A former intelligence officer from El Salvador, sought the Immigration and Naturalization Service for being in this country illegally, turned himself in at INS headquarters here yesterday afternoon and is to be deported an INS spokesman said.

Spokesman Vernon Jervis said that Maj. Robert D'Abuisson, whose multiple-entry U.S. visa was revoked last month after the State Department deemed him a danger to the "welfare safety [and] security of the United States," apparently entered the country via a private plane landing in Key West, Fla.

Despite his listing in the INS "looking out book" of foreigners ingeligible for entry, D'Abuisson had received an immigration stamp on a passport in his own name in Key West, Jervis said INS was investigating how that happened.

He said D'Abuisson, whose apparently undiscovered presence here caused considerable embarrassment to INS and the State Department Tuesday when he gave a press conference five blocks from the Capitol, would leave for Guatelmala today after being flown to Miami last night.

D'Abuisson, who was relieved of his duties in the Salvadoran Army following a coup last October, heads a rightwing organization there called the Broad National Front.
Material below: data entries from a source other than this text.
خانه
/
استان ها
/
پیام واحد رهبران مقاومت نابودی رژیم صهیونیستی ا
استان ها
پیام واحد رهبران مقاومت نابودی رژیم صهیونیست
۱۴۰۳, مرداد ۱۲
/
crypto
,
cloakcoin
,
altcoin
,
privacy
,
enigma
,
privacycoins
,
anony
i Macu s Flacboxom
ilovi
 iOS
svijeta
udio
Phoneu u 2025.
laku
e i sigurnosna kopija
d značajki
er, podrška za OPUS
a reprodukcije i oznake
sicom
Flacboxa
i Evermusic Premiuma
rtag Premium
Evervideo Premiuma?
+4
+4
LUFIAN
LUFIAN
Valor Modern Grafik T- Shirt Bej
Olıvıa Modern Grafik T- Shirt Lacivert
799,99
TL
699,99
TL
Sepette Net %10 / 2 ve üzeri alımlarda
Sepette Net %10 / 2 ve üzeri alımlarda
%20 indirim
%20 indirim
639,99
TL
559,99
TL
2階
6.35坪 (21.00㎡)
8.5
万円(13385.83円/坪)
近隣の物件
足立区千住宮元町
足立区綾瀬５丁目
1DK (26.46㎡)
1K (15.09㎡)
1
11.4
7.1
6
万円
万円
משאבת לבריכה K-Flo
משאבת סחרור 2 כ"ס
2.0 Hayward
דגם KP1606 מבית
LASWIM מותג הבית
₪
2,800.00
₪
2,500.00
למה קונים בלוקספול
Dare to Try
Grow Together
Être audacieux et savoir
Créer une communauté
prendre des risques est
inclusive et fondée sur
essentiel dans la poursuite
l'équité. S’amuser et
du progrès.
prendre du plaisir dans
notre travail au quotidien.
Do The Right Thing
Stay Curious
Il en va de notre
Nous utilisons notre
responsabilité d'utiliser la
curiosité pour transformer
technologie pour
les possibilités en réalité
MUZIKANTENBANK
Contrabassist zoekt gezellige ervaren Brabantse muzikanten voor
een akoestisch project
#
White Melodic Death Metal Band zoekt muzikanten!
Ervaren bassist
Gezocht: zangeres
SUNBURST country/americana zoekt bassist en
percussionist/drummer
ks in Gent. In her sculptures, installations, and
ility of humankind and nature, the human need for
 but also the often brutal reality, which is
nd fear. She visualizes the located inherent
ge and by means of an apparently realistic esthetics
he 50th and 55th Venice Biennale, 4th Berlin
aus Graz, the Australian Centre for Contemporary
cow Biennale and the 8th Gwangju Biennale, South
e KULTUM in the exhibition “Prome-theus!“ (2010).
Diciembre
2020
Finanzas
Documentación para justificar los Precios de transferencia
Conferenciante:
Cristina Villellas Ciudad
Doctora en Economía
State Department spokesman John Trattner said yesterday the front is "suspected of being associated with violent activities in El Salvador [and is] believed to have played a leading role in two attempted coups against the Salvadoran government recently.

"Members of the organization," Trattner said, "have made threatening statements publicly against U.S. officials."
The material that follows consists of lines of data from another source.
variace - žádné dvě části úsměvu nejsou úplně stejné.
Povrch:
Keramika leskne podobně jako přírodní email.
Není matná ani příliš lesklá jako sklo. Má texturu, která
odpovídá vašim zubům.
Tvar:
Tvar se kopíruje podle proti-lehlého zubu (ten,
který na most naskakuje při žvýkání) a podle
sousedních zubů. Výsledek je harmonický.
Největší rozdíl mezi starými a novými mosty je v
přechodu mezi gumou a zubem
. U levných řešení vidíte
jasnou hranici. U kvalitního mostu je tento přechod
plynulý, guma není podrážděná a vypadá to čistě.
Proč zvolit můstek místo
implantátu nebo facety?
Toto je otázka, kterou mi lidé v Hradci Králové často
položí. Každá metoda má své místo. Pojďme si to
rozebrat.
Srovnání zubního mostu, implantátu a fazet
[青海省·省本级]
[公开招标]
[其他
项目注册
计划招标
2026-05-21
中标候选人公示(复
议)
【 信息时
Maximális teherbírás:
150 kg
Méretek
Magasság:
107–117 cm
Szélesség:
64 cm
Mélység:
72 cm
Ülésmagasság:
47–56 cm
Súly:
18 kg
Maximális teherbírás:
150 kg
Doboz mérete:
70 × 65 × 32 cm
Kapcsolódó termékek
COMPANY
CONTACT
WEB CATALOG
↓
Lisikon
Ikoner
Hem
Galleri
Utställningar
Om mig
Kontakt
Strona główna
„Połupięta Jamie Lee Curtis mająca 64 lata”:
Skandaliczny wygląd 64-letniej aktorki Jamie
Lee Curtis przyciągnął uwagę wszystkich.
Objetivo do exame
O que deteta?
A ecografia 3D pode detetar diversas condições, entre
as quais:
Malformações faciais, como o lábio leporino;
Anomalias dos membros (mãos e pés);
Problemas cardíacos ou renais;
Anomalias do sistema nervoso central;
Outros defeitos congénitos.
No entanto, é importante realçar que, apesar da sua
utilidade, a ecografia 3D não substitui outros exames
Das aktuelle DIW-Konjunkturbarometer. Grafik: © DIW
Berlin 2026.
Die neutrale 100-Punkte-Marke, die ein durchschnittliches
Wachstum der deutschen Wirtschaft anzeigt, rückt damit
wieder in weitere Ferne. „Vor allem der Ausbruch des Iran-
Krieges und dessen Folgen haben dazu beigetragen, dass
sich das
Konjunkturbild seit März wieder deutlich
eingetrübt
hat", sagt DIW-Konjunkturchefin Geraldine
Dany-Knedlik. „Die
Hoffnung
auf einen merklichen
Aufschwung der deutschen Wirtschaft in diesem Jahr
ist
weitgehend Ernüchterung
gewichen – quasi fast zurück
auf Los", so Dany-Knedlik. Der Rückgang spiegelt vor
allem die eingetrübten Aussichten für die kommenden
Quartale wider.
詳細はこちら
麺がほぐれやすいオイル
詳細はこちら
D'Abuisson came to Washington to discuss with the press and members of Congress the current political upheaval in El Salvador and his organization's belief that the Carter administration is supporting a move toward communism there.
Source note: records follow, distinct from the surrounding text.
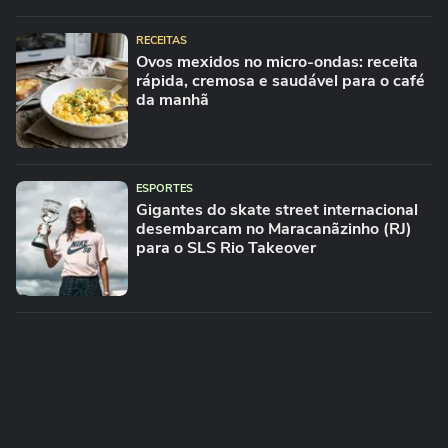
RECEITAS
Ovos mexidos no micro-ondas: receita
rápida, cremosa e saudável para o café
da manhã
ESPORTES
Gigantes do skate street internacional
desembarcam no Maracanãzinho (RJ)
para o SLS Rio Takeover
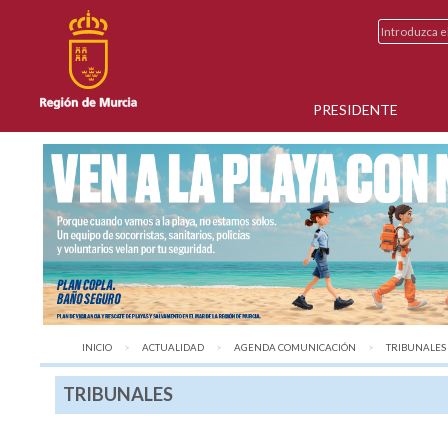
PRESIDENTE
INICIO
ACTUALIDAD
AGENDA COMUNICACIÓN
AQUÍ:
TRIBUNALES
TRIBUNALES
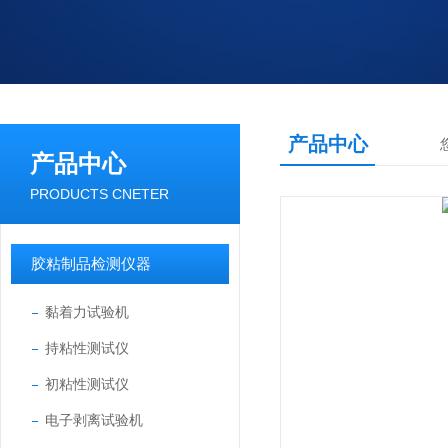
产品中心
产品中心
PRODUCTS CNETER
胶粘制品检测仪器
黏着力试验机
持粘性测试仪
初粘性测试仪
电子剥离试验机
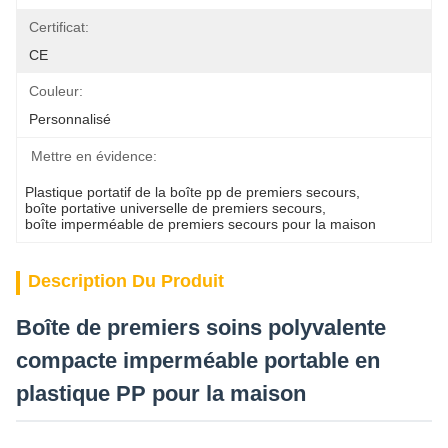
Certificat:
CE
Couleur:
Personnalisé
Mettre en évidence:
Plastique portatif de la boîte pp de premiers secours
, 
boîte portative universelle de premiers secours
, 
boîte imperméable de premiers secours pour la maison
Description Du Produit
Boîte de premiers soins polyvalente
compacte imperméable portable en
plastique PP pour la maison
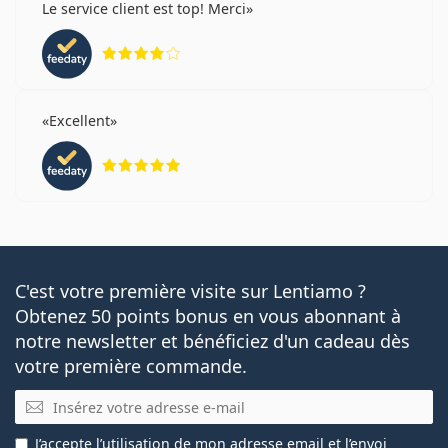
Le service client est top! Merci
évaluation 4 sur 5
Excellent
évaluation 5 sur 5
C'est votre première visite sur Lentiamo ?
Obtenez 50 points bonus en vous abonnant à
notre newsletter et bénéficiez d'un cadeau dès
votre première commande.
E-mail
J’accepte
l’utilisation
de mon adresse email et l’envoi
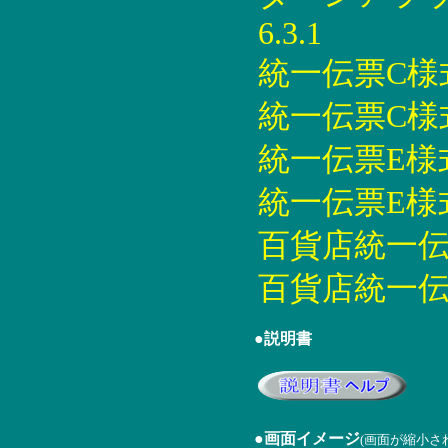
6.3.1
統一伝票C様式印
統一伝票C様式印
統一伝票E様式印
統一伝票E様式印
百貨店統一伝票印
百貨店統一伝票
●説明書
●画面イメージ
(画面が縮小さ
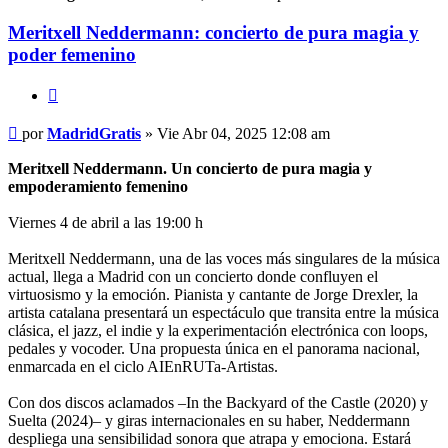
Meritxell Neddermann: concierto de pura magia y
poder femenino
Citar
Mensaje
por
MadridGratis
»
Vie Abr 04, 2025 12:08 am
Meritxell Neddermann. Un concierto de pura magia y
empoderamiento femenino
Viernes 4 de abril a las 19:00 h
Meritxell Neddermann, una de las voces más singulares de la música
actual, llega a Madrid con un concierto donde confluyen el
virtuosismo y la emoción. Pianista y cantante de Jorge Drexler, la
artista catalana presentará un espectáculo que transita entre la música
clásica, el jazz, el indie y la experimentación electrónica con loops,
pedales y vocoder. Una propuesta única en el panorama nacional,
enmarcada en el ciclo AIEnRUTa-Artistas.
Con dos discos aclamados –In the Backyard of the Castle (2020) y
Suelta (2024)– y giras internacionales en su haber, Neddermann
despliega una sensibilidad sonora que atrapa y emociona. Estará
Following D'Abuisson's press conference, sponsored by the American Legion and the American Security Council Tuesday, INS, received several calls from human rights groups concerned about his apparent evasion of immigration officials.

INS was unable to apprehend D'Abuisson later Tuesday, but apparently was notified that he also had scheduled subsequent meetings with congressman and congressional committee staffs.

"We were aware of an appointment he had [on Capitol Hill] at 4 p.m." yesterday, Jervis said, and INS agents had staked out the office. D'Abuisson did not show up, and informed sources said a public relations agency handling his visit had canceled the appointment earlier, saying that "the press seems to know" his schedule and "we don't want to have him picked up and deported."

In any case, by 4 p.m. D'Abuisson and an attorney were at INS headquarters.